▶ [Exercise directions] Of all the lines below, output only those starting at the one with "Aanstekers bedrukken" and ending at the one with "Neem contact op met", both ends included, exactly as written.

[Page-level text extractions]
▬▬▬▬▬▬

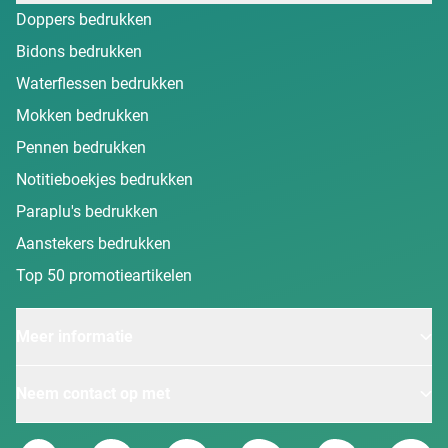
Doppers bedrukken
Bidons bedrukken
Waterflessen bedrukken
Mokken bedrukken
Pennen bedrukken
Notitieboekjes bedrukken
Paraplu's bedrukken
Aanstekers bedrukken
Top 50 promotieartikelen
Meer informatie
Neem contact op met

▬▬▬▬▬▬

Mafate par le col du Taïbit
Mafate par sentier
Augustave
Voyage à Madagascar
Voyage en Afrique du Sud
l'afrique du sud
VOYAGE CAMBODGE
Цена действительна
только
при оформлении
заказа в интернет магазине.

▬▬▬▬▬▬

▶ [Answer area]
Aanstekers bedrukken
Top 50 promotieartikelen
Meer informatie
Neem contact op met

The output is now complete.